What a surprise it was when it became known that the tsar’s jeweler, Peter Carl Fabergé (1846-1920), had paused for some time in the world cultural city of Wiesbaden on his flight as a result of the October Revolution, undetected and withdrawn. In homage to the jeweler, who achieved world fame especially with his imperial Easter eggs, the egg is illuminated as a central motif of contemporary art in the international group exhibition at the Nassauischer Kunstverein.
"Everything is eggs. The world is an egg. The world is born from the big egg yolk, the sun." With these words, the Belgian artist Marcel Broodthaers describes the universal power of the small and highly complex structure of nature. The egg is the symbol of the perfect unity of minimalism, form and infinite creativity.
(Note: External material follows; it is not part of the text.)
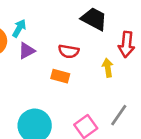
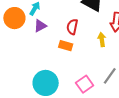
red semicircle: (69, 51) -> (72, 27), turned 91

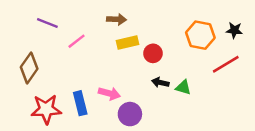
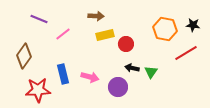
green triangle: (183, 87) -> (151, 72), turned 48
blue rectangle: (80, 103) -> (63, 74), moved
purple circle: (130, 114) -> (118, 87), moved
The seemingly simple form of a self-contained system offers the developing being a nourishing and protective space for a limited period of time. The egg is of ascetic beauty and has an incredible, wonderful content: life. The egg has therefore always played a special role in the world's cultures. As world egg, it is the starting point for the entire history of creation, as the egg of Columbus it offers an amazingly simple solution to a seemingly unsolvable problem and since Plutarch, brooding over whether the egg or the hen was first has been one of our fundamental philosophical questions.
The egg is particularly prominent at Easter. Originally for practical reasons, during Lent the eggs were boiled for preservation and colored to distinguish them from the unboiled eggs. This resulted in real art forms, in which the oval shape became a scope for a variety of surprises.
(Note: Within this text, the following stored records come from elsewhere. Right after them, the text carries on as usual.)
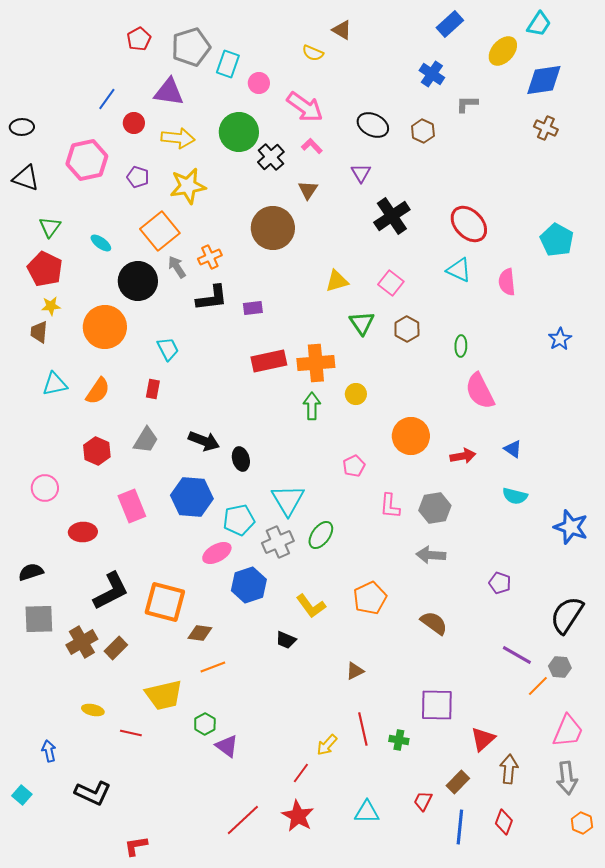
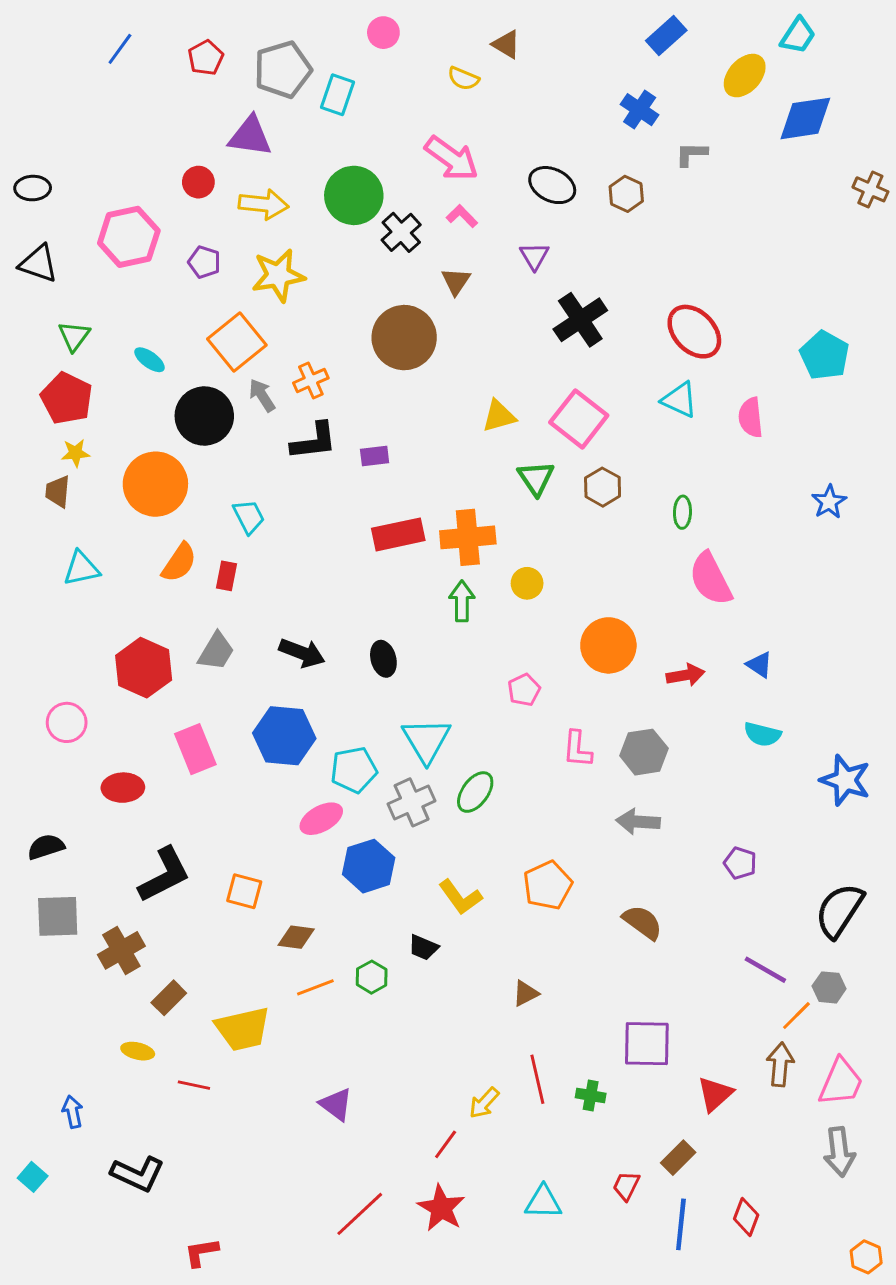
pink circle: (259, 83) -> (383, 33), moved
blue line: (107, 99) -> (120, 49), moved
brown cross: (546, 128) -> (870, 189), moved
pink square: (391, 283) -> (579, 419), size x1.5
orange semicircle: (98, 391) -> (179, 563), moved
red hexagon: (97, 451) -> (144, 668), size x1.4
black ellipse: (241, 459) -> (383, 659), moved
orange square: (165, 602) -> (244, 891), size x0.6
brown rectangle: (116, 648) -> (169, 998), moved
green hexagon: (205, 724) -> (372, 977), moved
brown arrow: (509, 769) -> (780, 1064), moved
orange hexagon: (582, 823) -> (866, 1257), moved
In 1885, the jeweler Peter Carl Fabergé designed a very special Easter gift for the tsar's wife: a hinged egg made of white enamel, in which, within a golden yolk, he placed a golden chicken with rubies. Not only the entire courtyard was thrilled. In the following years, around fifty Imperial ceremonial eggs were created in the Fabergé workshop, along with numerous other eggs of immeasurable value for noble or upper-class clients. The takeover of power by the Russian Communist Bolsheviks forced Fabergé to flee from Russia - from St. Petersburg via Riga in spring 1918 he found himself in the "World Cultural City of Wiesbaden" for a short while.
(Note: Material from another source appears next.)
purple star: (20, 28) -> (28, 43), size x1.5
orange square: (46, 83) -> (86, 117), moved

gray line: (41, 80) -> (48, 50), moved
In the international group exhibition about the egg in contemporary art, no two eggs are eggsactly the same. The works of Julius von Bismarck, Björn Braun, Marcel Broodthaers, Natalie Djuberg & Hans Berg, Peter Carl Fabergé, Siri Hagberg, Agata Ingarden, Ben Patterson, Kirsten Pieroth, Katarzyna Przezwańska, Josefine Reisch, Karin Sander, Pedro Wirz and He Xiangyu retrieve some surprise (eggs).